Esperanza had no idea if she was a good lover or not. She never got any feedback from the lovers she did have. Well, except for the fact that each one had died. All of a sudden, it hit her that she shouldn’t even be talking about making love.

“Well, you’ll never know,” she told him.

“Really? But I’ve come all this way,” Pierre said with a tinge of confidence as he put his coffee down and made his way over to her. His confidence wasn’t unwarranted. Esperanza was attracted to him. He had known this for weeks, but it had never been more obvious than it was on this night. The sexual tension was so intense that it gave off an odor that Pierre could smell in the air.

“Well, I’m sorry to disappoint you. But it’s your own fault for listening to some crazy lady in your dreams telling you to travel halfway around the world.”

“I never said Lupita was crazy,” he said, as if the woman in his dreams was a real person. “I said she was very convincing.” He was even closer to Esperanza now.
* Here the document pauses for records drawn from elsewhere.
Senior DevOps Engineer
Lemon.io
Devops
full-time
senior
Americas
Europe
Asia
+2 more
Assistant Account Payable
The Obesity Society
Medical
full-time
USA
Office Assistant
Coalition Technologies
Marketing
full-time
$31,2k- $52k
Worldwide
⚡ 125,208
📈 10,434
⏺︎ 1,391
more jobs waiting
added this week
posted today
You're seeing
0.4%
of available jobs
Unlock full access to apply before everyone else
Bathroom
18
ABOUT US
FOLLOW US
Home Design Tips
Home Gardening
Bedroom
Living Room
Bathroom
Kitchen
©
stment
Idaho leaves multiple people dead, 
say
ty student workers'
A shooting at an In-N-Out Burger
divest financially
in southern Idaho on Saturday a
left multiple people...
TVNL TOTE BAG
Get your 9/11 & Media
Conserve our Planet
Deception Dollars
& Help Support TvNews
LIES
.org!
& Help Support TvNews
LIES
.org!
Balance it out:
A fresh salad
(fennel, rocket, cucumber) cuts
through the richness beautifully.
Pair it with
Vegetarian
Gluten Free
“Lupita!” She couldn’t believe what she heard. “Did you say Lupita?”

“Yes, she introduced herself in the beginning. She said she was from Guanajuato and that she had been looking for me for years.” His hands were now on her waist.

Esperanza’s mind was rapidly filling with thoughts. Could it have been her wet nurse? Did she send him? Why? Why would she send such a desirable man to her, knowing her situation, knowing she couldn’t be intimate with a man? Deep in thought, the questions abruptly came to a halt when she felt Pierre’s lips against hers.

She kissed him back, but only for a second, and then slapped him across his face and stepped away. She was breathing heavily, as if she had been walking the hills of Guanajuato. “This can’t happen,” she said. “It’s impossible.”

“I think it is supposed to happen.”

“It can’t!” Tears were forming in her eyes.

“Why do you say this?”

“Because I have made love four times in my life! Four times! With four different men, and every one of them died as soon as they climaxed. If you make love to me, you will die, Pierre, and that I cannot bear.”

Despite the somber mood, Pierre erupted into laughter.

“What is so funny?” Esperanza asked, crying, confused as to how he could find what she’d just told him funny.

“What’s funny?” Pierre asked as he ripped open his shirt exposing his bare chest and stomach and his many battle scars. “I am immortal. That’s what’s funny.”